- **TASK DETAILS**: After the line containing "Livraison rapide", write nothing more; before it, reproduce every line of the material below exactly, starting with the first.

- **MATERIALS PROVIDED**:
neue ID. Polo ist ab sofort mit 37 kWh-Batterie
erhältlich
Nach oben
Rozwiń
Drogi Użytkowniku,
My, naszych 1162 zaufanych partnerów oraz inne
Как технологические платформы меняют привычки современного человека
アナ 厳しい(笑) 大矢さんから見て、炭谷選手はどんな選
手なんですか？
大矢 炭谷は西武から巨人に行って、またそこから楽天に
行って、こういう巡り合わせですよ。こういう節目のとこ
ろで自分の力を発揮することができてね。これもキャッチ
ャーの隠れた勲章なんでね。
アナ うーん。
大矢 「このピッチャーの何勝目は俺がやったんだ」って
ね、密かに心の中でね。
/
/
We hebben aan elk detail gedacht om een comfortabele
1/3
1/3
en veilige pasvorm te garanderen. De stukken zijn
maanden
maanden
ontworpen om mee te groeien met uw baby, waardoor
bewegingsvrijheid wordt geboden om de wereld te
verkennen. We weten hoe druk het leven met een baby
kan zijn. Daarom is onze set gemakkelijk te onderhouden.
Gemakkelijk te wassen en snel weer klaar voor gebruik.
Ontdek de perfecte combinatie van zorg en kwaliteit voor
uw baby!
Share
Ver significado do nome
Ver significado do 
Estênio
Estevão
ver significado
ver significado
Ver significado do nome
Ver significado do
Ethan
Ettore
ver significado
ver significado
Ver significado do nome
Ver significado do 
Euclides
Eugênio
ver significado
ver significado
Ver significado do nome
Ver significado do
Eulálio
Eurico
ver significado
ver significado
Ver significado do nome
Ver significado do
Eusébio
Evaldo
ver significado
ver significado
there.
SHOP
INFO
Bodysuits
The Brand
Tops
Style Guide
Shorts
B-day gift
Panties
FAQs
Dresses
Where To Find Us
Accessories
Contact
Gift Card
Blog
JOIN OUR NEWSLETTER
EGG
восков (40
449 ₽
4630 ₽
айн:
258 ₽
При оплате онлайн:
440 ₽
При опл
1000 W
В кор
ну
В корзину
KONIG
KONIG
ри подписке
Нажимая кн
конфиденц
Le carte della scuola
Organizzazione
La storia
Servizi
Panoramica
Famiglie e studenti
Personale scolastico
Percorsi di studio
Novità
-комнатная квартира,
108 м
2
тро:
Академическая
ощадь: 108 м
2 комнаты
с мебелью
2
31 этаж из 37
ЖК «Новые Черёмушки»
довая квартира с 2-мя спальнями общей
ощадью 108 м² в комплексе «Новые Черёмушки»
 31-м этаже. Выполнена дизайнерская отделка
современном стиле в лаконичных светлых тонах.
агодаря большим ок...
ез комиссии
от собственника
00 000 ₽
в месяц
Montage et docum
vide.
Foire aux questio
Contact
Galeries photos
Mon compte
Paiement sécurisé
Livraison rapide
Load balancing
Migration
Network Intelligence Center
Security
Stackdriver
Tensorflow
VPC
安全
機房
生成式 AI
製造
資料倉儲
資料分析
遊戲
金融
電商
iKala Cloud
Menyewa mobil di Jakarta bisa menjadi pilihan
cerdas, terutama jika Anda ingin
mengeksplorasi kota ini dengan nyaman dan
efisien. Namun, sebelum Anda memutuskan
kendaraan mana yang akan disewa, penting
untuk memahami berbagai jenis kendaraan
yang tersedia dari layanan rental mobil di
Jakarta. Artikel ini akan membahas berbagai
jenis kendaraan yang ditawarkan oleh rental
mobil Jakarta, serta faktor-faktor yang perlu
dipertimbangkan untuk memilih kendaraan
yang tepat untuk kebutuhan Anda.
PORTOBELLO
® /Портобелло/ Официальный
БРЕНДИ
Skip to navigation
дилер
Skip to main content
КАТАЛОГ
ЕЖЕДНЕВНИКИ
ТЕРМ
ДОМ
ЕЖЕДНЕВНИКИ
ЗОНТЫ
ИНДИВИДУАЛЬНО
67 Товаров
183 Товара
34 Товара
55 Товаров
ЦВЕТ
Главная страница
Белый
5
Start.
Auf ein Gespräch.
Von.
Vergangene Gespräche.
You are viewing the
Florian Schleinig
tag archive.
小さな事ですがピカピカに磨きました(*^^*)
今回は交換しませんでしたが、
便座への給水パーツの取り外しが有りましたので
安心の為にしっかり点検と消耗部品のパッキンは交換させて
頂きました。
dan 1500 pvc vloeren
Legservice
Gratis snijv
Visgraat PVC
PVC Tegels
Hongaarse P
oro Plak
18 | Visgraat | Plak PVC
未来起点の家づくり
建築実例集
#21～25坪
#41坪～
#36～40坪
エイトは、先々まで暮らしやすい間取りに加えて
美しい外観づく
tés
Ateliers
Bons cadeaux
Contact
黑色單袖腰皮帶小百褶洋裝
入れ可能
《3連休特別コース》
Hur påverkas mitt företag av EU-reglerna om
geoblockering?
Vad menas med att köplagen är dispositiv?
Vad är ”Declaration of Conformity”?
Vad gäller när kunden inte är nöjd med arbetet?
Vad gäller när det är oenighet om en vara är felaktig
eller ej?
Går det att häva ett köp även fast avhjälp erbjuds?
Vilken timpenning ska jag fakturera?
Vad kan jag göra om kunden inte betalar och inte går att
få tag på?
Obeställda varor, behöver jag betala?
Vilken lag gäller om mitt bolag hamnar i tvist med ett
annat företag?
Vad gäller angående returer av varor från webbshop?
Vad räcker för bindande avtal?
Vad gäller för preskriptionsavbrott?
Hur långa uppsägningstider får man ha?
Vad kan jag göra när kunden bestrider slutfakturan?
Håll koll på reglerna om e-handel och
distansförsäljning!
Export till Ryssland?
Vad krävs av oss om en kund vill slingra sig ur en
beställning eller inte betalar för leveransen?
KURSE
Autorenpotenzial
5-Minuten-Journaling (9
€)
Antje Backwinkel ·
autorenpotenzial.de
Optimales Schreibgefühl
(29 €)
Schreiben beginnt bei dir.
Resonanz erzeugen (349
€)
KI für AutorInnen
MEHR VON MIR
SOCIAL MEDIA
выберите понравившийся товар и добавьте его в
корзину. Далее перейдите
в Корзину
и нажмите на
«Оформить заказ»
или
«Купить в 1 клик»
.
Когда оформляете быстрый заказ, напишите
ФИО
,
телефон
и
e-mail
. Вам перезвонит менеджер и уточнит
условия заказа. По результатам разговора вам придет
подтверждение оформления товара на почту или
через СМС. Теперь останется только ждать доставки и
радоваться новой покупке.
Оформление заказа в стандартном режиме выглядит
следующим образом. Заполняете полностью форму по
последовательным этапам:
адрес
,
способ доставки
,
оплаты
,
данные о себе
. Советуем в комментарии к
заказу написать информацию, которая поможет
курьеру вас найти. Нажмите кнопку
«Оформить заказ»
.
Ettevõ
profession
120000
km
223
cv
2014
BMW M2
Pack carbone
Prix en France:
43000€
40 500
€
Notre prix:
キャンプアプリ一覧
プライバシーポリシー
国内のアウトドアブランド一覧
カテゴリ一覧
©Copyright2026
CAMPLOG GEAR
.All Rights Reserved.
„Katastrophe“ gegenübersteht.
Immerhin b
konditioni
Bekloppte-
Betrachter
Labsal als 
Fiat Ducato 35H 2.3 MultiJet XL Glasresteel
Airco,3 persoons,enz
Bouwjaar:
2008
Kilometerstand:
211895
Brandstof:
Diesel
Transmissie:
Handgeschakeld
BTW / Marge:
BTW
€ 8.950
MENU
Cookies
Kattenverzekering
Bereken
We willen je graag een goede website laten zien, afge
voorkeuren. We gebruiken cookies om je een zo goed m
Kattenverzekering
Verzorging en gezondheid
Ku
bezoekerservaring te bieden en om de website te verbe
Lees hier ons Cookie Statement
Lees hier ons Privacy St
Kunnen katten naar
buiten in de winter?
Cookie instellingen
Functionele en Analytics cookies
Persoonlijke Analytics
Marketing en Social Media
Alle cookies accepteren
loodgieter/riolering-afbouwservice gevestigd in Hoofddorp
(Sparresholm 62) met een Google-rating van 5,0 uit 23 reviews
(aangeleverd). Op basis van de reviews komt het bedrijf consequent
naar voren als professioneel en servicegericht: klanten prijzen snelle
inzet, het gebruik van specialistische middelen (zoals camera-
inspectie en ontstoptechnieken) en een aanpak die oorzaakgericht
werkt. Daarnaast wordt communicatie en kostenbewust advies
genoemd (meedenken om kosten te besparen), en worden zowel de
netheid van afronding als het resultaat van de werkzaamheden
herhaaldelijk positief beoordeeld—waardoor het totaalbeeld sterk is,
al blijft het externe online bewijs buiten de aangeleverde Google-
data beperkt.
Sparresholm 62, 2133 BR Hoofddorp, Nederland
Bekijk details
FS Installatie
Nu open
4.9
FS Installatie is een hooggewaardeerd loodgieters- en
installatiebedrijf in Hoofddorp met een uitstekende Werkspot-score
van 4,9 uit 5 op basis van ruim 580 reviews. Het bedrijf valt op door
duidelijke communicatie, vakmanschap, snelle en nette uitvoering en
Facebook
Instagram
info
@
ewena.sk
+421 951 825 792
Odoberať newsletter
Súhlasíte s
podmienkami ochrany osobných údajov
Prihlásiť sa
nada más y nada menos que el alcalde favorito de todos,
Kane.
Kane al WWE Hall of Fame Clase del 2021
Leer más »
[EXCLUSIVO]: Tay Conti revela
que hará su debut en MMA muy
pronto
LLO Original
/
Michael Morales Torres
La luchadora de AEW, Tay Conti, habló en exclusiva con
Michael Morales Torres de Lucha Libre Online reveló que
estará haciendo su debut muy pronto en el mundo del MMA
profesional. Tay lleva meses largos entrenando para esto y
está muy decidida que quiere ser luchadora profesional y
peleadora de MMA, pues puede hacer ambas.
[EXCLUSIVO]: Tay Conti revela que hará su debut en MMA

- **WRITTEN RESPONSE**:
neue ID. Polo ist ab sofort mit 37 kWh-Batterie
erhältlich
Nach oben
Rozwiń
Drogi Użytkowniku,
My, naszych 1162 zaufanych partnerów oraz inne
Как технологические платформы меняют привычки современного человека
アナ 厳しい(笑) 大矢さんから見て、炭谷選手はどんな選
手なんですか？
大矢 炭谷は西武から巨人に行って、またそこから楽天に
行って、こういう巡り合わせですよ。こういう節目のとこ
ろで自分の力を発揮することができてね。これもキャッチ
ャーの隠れた勲章なんでね。
アナ うーん。
大矢 「このピッチャーの何勝目は俺がやったんだ」って
ね、密かに心の中でね。
/
/
We hebben aan elk detail gedacht om een comfortabele
1/3
1/3
en veilige pasvorm te garanderen. De stukken zijn
maanden
maanden
ontworpen om mee te groeien met uw baby, waardoor
bewegingsvrijheid wordt geboden om de wereld te
verkennen. We weten hoe druk het leven met een baby
kan zijn. Daarom is onze set gemakkelijk te onderhouden.
Gemakkelijk te wassen en snel weer klaar voor gebruik.
Ontdek de perfecte combinatie van zorg en kwaliteit voor
uw baby!
Share
Ver significado do nome
Ver significado do 
Estênio
Estevão
ver significado
ver significado
Ver significado do nome
Ver significado do
Ethan
Ettore
ver significado
ver significado
Ver significado do nome
Ver significado do 
Euclides
Eugênio
ver significado
ver significado
Ver significado do nome
Ver significado do
Eulálio
Eurico
ver significado
ver significado
Ver significado do nome
Ver significado do
Eusébio
Evaldo
ver significado
ver significado
there.
SHOP
INFO
Bodysuits
The Brand
Tops
Style Guide
Shorts
B-day gift
Panties
FAQs
Dresses
Where To Find Us
Accessories
Contact
Gift Card
Blog
JOIN OUR NEWSLETTER
EGG
восков (40
449 ₽
4630 ₽
айн:
258 ₽
При оплате онлайн:
440 ₽
При опл
1000 W
В кор
ну
В корзину
KONIG
KONIG
ри подписке
Нажимая кн
конфиденц
Le carte della scuola
Organizzazione
La storia
Servizi
Panoramica
Famiglie e studenti
Personale scolastico
Percorsi di studio
Novità
-комнатная квартира,
108 м
2
тро:
Академическая
ощадь: 108 м
2 комнаты
с мебелью
2
31 этаж из 37
ЖК «Новые Черёмушки»
довая квартира с 2-мя спальнями общей
ощадью 108 м² в комплексе «Новые Черёмушки»
 31-м этаже. Выполнена дизайнерская отделка
современном стиле в лаконичных светлых тонах.
агодаря большим ок...
ез комиссии
от собственника
00 000 ₽
в месяц
Montage et docum
vide.
Foire aux questio
Contact
Galeries photos
Mon compte
Paiement sécurisé
Livraison rapide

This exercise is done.